--- Data for this task Enclosed Below ---

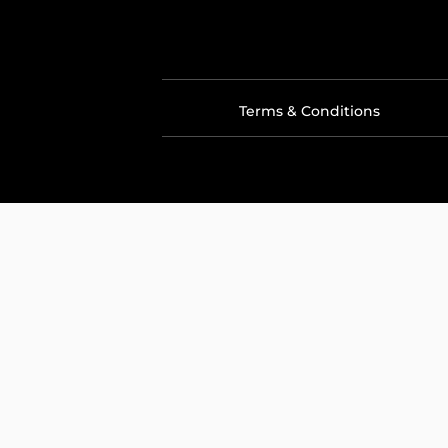
Terms & Conditions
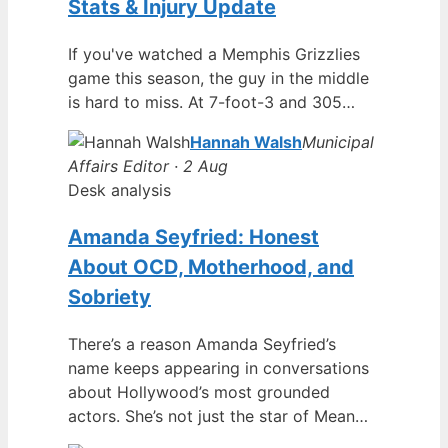
Stats & Injury Update
If you've watched a Memphis Grizzlies
game this season, the guy in the middle
is hard to miss. At 7-foot-3 and 305…
Hannah Walsh
Municipal
Affairs Editor · 2 Aug
Desk analysis
Amanda Seyfried: Honest
About OCD, Motherhood, and
Sobriety
There’s a reason Amanda Seyfried’s
name keeps appearing in conversations
about Hollywood’s most grounded
actors. She’s not just the star of Mean…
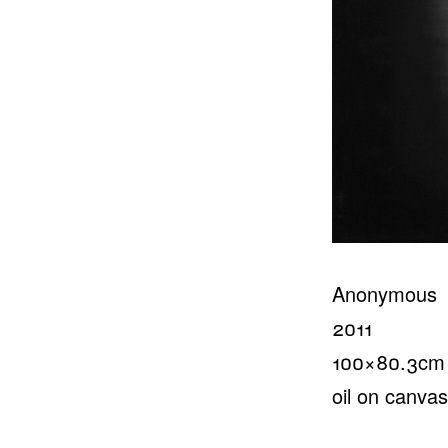
Anonymous
2011
100×80.3cm
oil on canvas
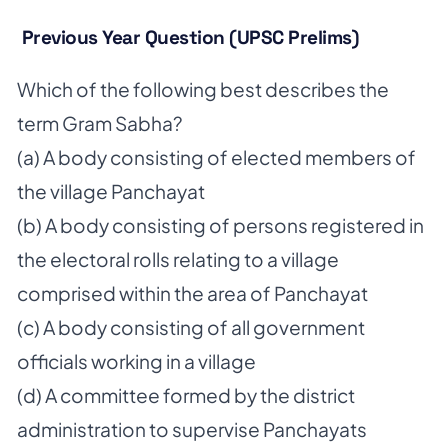
Previous Year Question (UPSC Prelims)
Which of the following best describes the
term Gram Sabha?
(a) A body consisting of elected members of
the village Panchayat
(b) A body consisting of persons registered in
the electoral rolls relating to a village
comprised within the area of Panchayat
(c) A body consisting of all government
officials working in a village
(d) A committee formed by the district
administration to supervise Panchayats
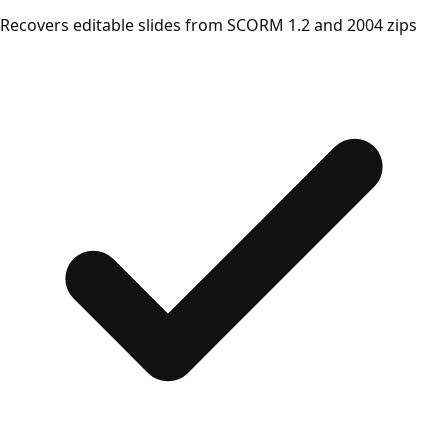
Recovers editable slides from SCORM 1.2 and 2004 zips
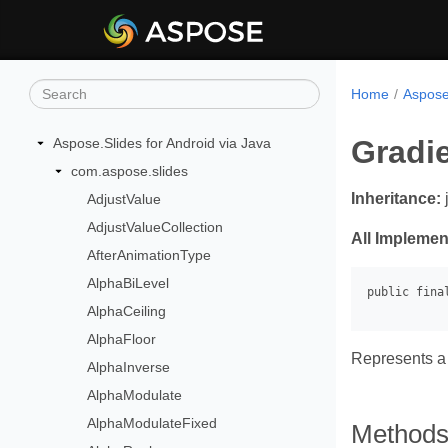
Home
Aspose.
Gradi
Aspose.Slides for Android via Java
com.aspose.slides
Inheritance:
AdjustValue
AdjustValueCollection
All Implemen
AfterAnimationType
AlphaBiLevel
AlphaCeiling
AlphaFloor
Represents a 
AlphaInverse
AlphaModulate
AlphaModulateFixed
Method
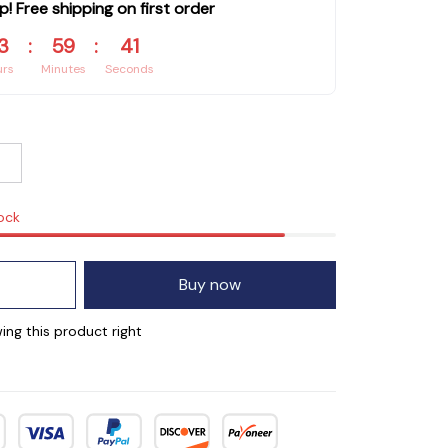
p! Free shipping on first order
3
:
59
:
40
urs
Minutes
Seconds
tock
Buy now
ing this product right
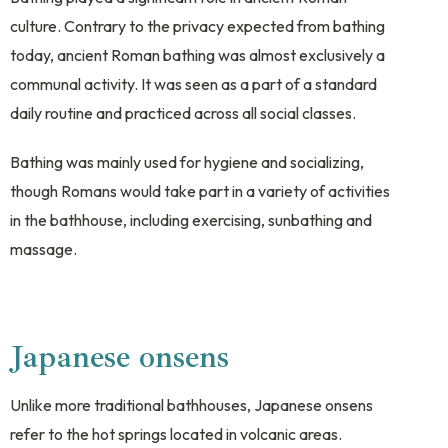
culture. Contrary to the privacy expected from bathing
today, ancient Roman bathing was almost exclusively a
communal activity. It was seen as a part of a standard
daily routine and practiced across all social classes.
Bathing was mainly used for hygiene and socializing,
though Romans would take part in a variety of activities
in the bathhouse, including exercising, sunbathing and
massage.
Japanese onsens
Unlike more traditional bathhouses, Japanese onsens
refer to the hot springs located in volcanic areas.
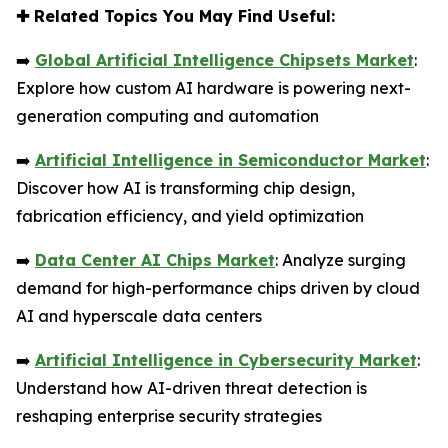
✚
Related Topics You May Find Useful:
➡️
Global Artificial Intelligence Chipsets Market
:
Explore how custom AI hardware is powering next-
generation computing and automation
➡️
Artificial Intelligence in Semiconductor Market
:
Discover how AI is transforming chip design,
fabrication efficiency, and yield optimization
➡️
Data Center AI Chips Market
: Analyze surging
demand for high-performance chips driven by cloud
AI and hyperscale data centers
➡️
Artificial Intelligence in Cybersecurity Market
:
Understand how AI-driven threat detection is
reshaping enterprise security strategies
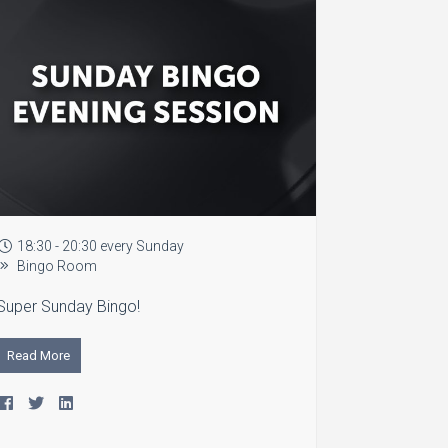
18:30 - 20:30 every Sunday
Bingo Room
Super Sunday Bingo!
Read More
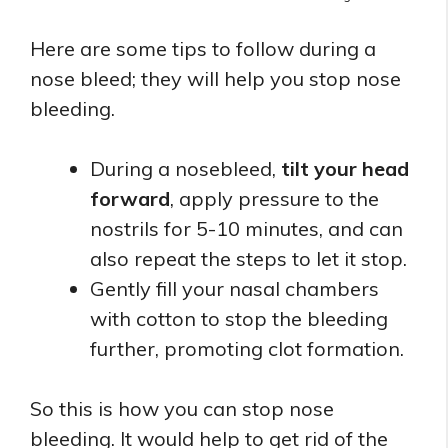
Here are some tips to follow during a
nose bleed; they will help you stop nose
bleeding.
During a nosebleed,
tilt your head
forward
, apply pressure to the
nostrils for 5-10 minutes, and can
also repeat the steps to let it stop.
Gently fill your nasal chambers
with cotton to stop the bleeding
further, promoting clot formation.
So this is how you can stop nose
bleeding. It would help to get rid of the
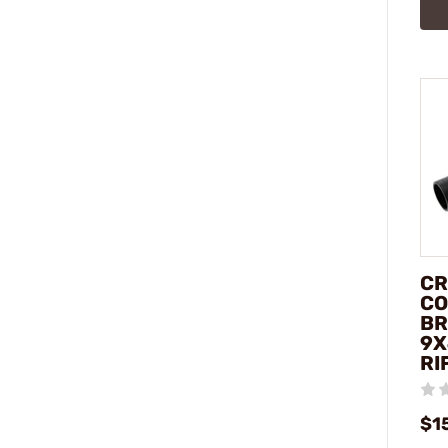
CR
CO
BR
9X
RI
$1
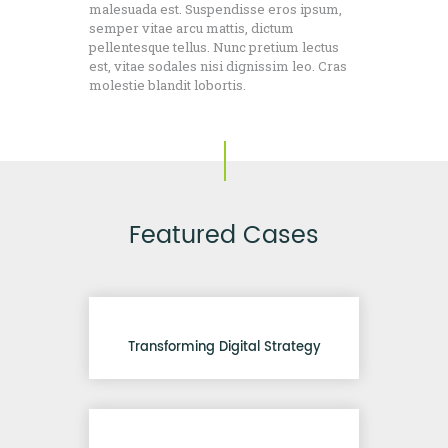
malesuada est. Suspendisse eros ipsum,
semper vitae arcu mattis, dictum
pellentesque tellus. Nunc pretium lectus
est, vitae sodales nisi dignissim leo. Cras
molestie blandit lobortis.
Featured Cases
Transforming Digital Strategy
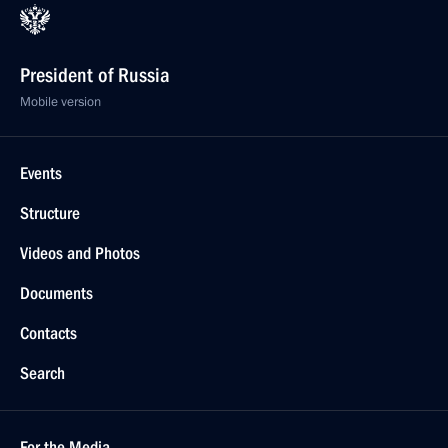
President of Russia
Mobile version
Events
Structure
Videos and Photos
Documents
Contacts
Search
For the Media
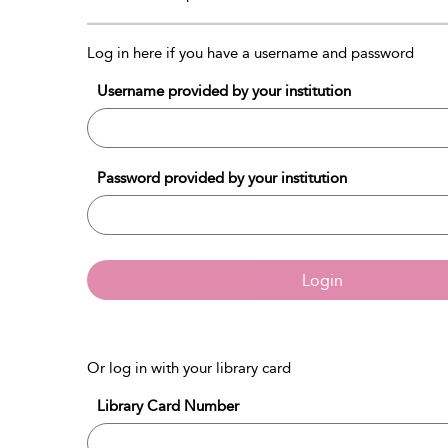
Log in here if you have a username and password
Username provided by your institution
Password provided by your institution
Login
Or log in with your library card
Library Card Number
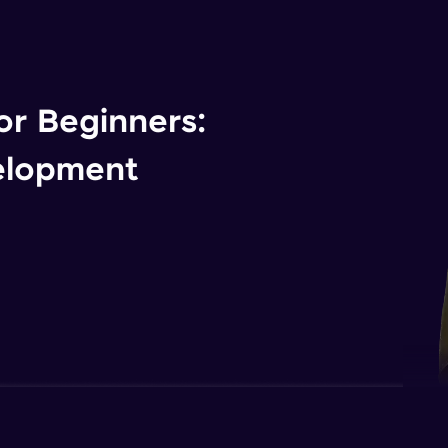
r Beginners:
elopment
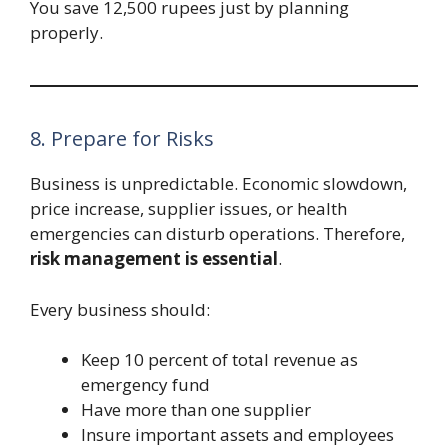
You save 12,500 rupees just by planning
properly.
8. Prepare for Risks
Business is unpredictable. Economic slowdown,
price increase, supplier issues, or health
emergencies can disturb operations. Therefore,
risk management is essential
.
Every business should:
Keep 10 percent of total revenue as
emergency fund
Have more than one supplier
Insure important assets and employees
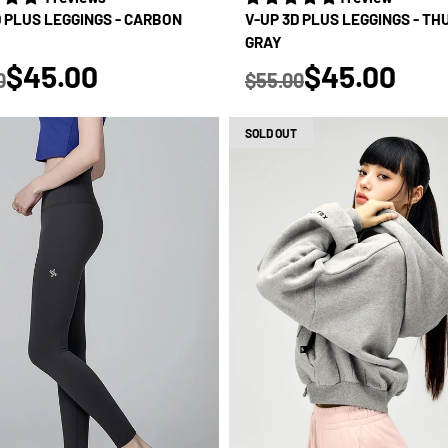
D PLUS LEGGINGS - CARBON
V-UP 3D PLUS LEGGINGS - T
GRAY
true
true
$45.00
$45.00
0
$55.00
 price
Regular price
SOLD OUT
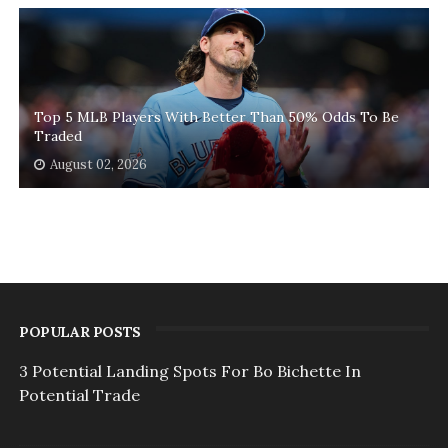
Top 5 MLB Players With Better Than 50% Odds To Be
Traded
August 02, 2026
POPULAR POSTS
3 Potential Landing Spots For Bo Bichette In
Potential Trade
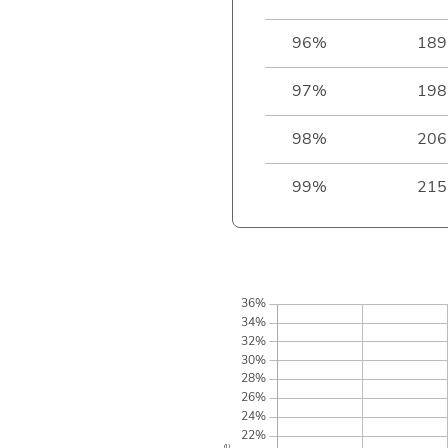
96%
189
97%
198
98%
206
99%
215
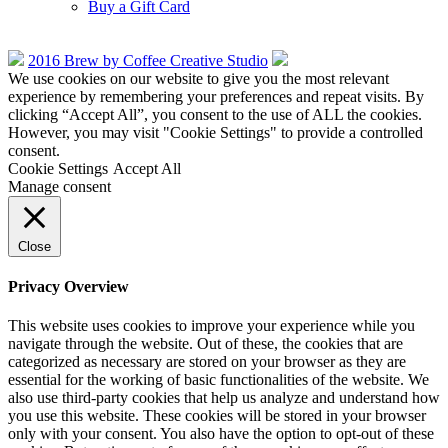
Buy a Gift Card
2016 Brew by Coffee Creative Studio
We use cookies on our website to give you the most relevant
experience by remembering your preferences and repeat visits. By
clicking “Accept All”, you consent to the use of ALL the cookies.
However, you may visit "Cookie Settings" to provide a controlled
consent.
Cookie Settings
Accept All
Manage consent
Close
Privacy Overview
This website uses cookies to improve your experience while you
navigate through the website. Out of these, the cookies that are
categorized as necessary are stored on your browser as they are
essential for the working of basic functionalities of the website. We
also use third-party cookies that help us analyze and understand how
you use this website. These cookies will be stored in your browser
only with your consent. You also have the option to opt-out of these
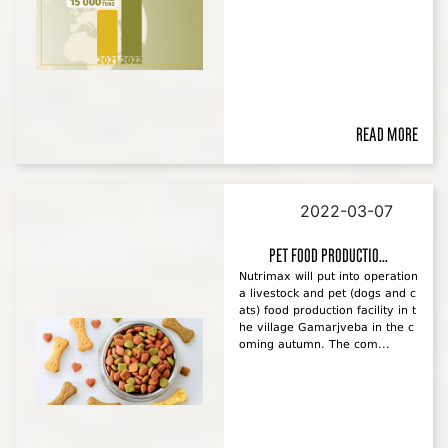
Read more
2022-03-07
Pet food productio...
Nutrimax will put into operation
a livestock and pet (dogs and c
ats) food production facility in t
he village Gamarjveba in the c
oming autumn. The com...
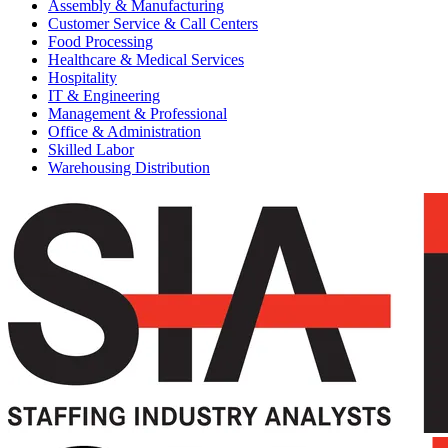
Assembly & Manufacturing
Customer Service & Call Centers
Food Processing
Healthcare & Medical Services
Hospitality
IT & Engineering
Management & Professional
Office & Administration
Skilled Labor
Warehousing Distribution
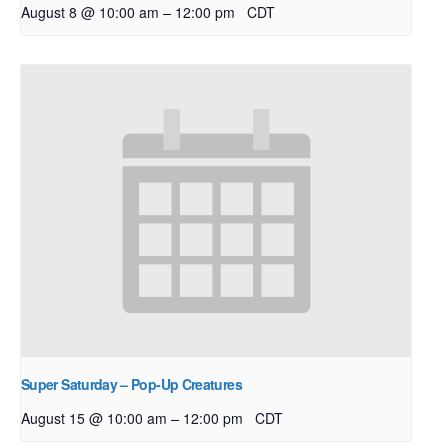
–
August 8 @ 10:00 am
12:00 pm
CDT
Super Saturday – Pop-Up Creatures
–
August 15 @ 10:00 am
12:00 pm
CDT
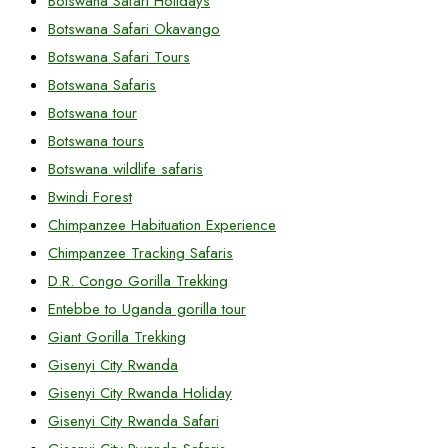
Botswana Safari Holidays
Botswana Safari Okavango
Botswana Safari Tours
Botswana Safaris
Botswana tour
Botswana tours
Botswana wildlife safaris
Bwindi Forest
Chimpanzee Habituation Experience
Chimpanzee Tracking Safaris
D.R. Congo Gorilla Trekking
Entebbe to Uganda gorilla tour
Giant Gorilla Trekking
Gisenyi City Rwanda
Gisenyi City Rwanda Holiday
Gisenyi City Rwanda Safari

--- End of Enclosed Data for this task ---

Copy exactly, and copy nothing else: the lines from the start of the data above through the line that holds "Previous Year Question (UPSC Prelims)". The pictures stay out.

Terms & Conditions
Stats & Injury Update
If you've watched a Memphis Grizzlies
game this season, the guy in the middle
is hard to miss. At 7-foot-3 and 305…
Hannah Walsh
Municipal
Affairs Editor · 2 Aug
Desk analysis
Amanda Seyfried: Honest
About OCD, Motherhood, and
Sobriety
There’s a reason Amanda Seyfried’s
name keeps appearing in conversations
about Hollywood’s most grounded
actors. She’s not just the star of Mean…
Anonymous
2011
100×80.3cm
oil on canvas
Previous Year Question (UPSC Prelims)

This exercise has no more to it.